La declaración de Estados Unidos sobre ir contra políticos aliados de los cárteles, al tiempo que destaca la cooperación de México en la lucha contra el narcotráfico, abre un escenario que parece contradictorio y, por momentos, difícil de asimilar. La primera reacción ciudadana es de sorpresa: ¿se trata de una postura real o de un anuncio que parece broma de Día de los Inocentes? Sin embargo, más allá de la ironía, lo cierto es que el mensaje refleja la complejidad de la relación bilateral y la profundidad del problema del crimen organizado.

La cooperación entre México y Estados Unidos en materia de seguridad ha sido constante y, en muchos casos, estratégica. Se han compartido información, se han realizado operativos conjuntos y se han diseñado programas para frenar el tráfico de drogas y armas. Pero la declaración estadounidense introduce un matiz distinto: no solo se busca enfrentar a los cárteles, sino también a quienes, desde la política, pudieran estar vinculados con ellos. Esto coloca la discusión en un terreno delicado, pues implica reconocer que el problema no se limita a las estructuras criminales, sino que alcanza a las instituciones y a quienes deberían combatirlas.

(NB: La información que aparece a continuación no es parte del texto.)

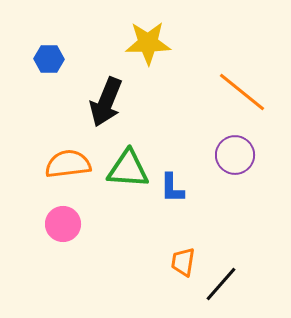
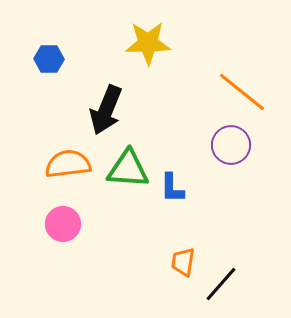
black arrow: moved 8 px down
purple circle: moved 4 px left, 10 px up
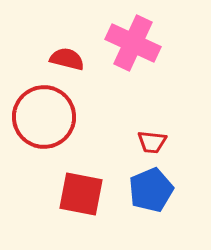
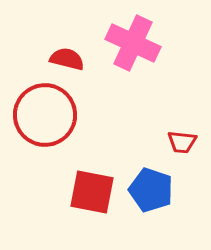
red circle: moved 1 px right, 2 px up
red trapezoid: moved 30 px right
blue pentagon: rotated 30 degrees counterclockwise
red square: moved 11 px right, 2 px up
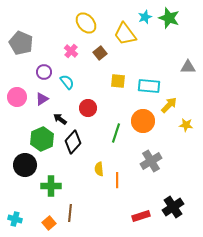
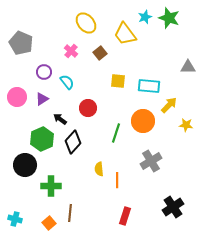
red rectangle: moved 16 px left; rotated 54 degrees counterclockwise
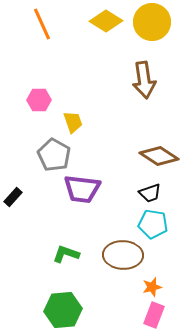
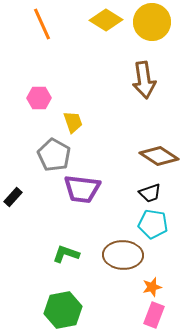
yellow diamond: moved 1 px up
pink hexagon: moved 2 px up
green hexagon: rotated 6 degrees counterclockwise
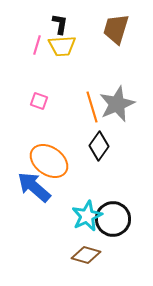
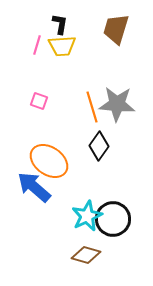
gray star: rotated 27 degrees clockwise
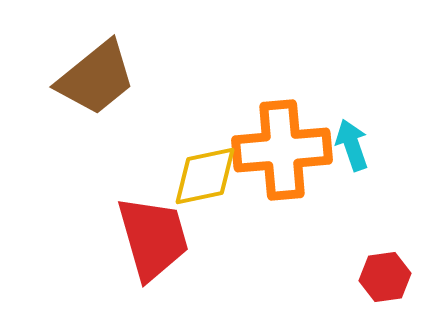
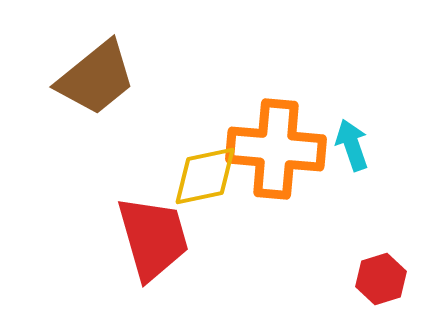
orange cross: moved 6 px left, 1 px up; rotated 10 degrees clockwise
red hexagon: moved 4 px left, 2 px down; rotated 9 degrees counterclockwise
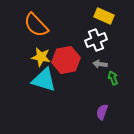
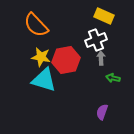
gray arrow: moved 1 px right, 6 px up; rotated 80 degrees clockwise
green arrow: rotated 56 degrees counterclockwise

La pregunta “¿y después qué?” vuelve a ser pertinente. Si Estados Unidos decide actuar contra políticos aliados de los cárteles, ¿qué consecuencias tendrá para la relación con México? ¿Cómo se equilibrará la cooperación con la presión? ¿Qué impacto tendrá en la percepción internacional de la política mexicana? Son interrogantes que no pueden quedar sin respuesta, porque de ellas depende la estabilidad de un vínculo que es vital para ambos países.

El análisis debe ser realista: el narcotráfico no es un fenómeno aislado, sino un entramado que involucra economía, política y sociedad. Los cárteles han logrado penetrar espacios institucionales y, en algunos casos, establecer vínculos con actores políticos. Reconocerlo no es una crítica ofensiva, sino una constatación de la magnitud del desafío. La lucha contra el narcotráfico requiere no solo operativos, sino también un esfuerzo por limpiar las estructuras de poder y garantizar que quienes ocupan cargos públicos estén libres de compromisos con el crimen organizado.

La cooperación de México es destacada, y eso debe reconocerse. Sin embargo, la declaración estadounidense parece enviar un mensaje de desconfianza: se valora el esfuerzo, pero se advierte que no es suficiente si existen vínculos políticos con los cárteles. Este doble discurso genera tensión, pero también abre la oportunidad de replantear estrategias. La crítica constructiva apunta hacia la necesidad de fortalecer los mecanismos internos de control, de transparentar procesos y de garantizar que la política sea un espacio impermeable al crimen.

La ciudadanía, por su parte, observa con preocupación. La idea de que políticos puedan estar aliados con los cárteles no solo erosiona la confianza en las instituciones, sino que también alimenta la sensación de vulnerabilidad. Por eso, la respuesta no puede ser únicamente externa; debe surgir desde dentro, con acciones claras que demuestren que la política mexicana está comprometida con la seguridad y la justicia. La cooperación internacional es valiosa, pero la legitimidad se construye en casa.

En conclusión, la declaración de Estados Unidos no debe tomarse como una broma de 28 de diciembre, sino como un llamado de atención sobre la profundidad del problema. La lucha contra el narcotráfico exige enfrentar no solo a los grupos criminales, sino también a cualquier vínculo político que los respalde. México ha demostrado voluntad de cooperación, pero el reto es mayor: garantizar que la política sea un espacio limpio y confiable. Solo así la cooperación podrá ser plena y efectiva, y solo así la ciudadanía podrá recuperar la confianza en que la seguridad es una prioridad real y compartida.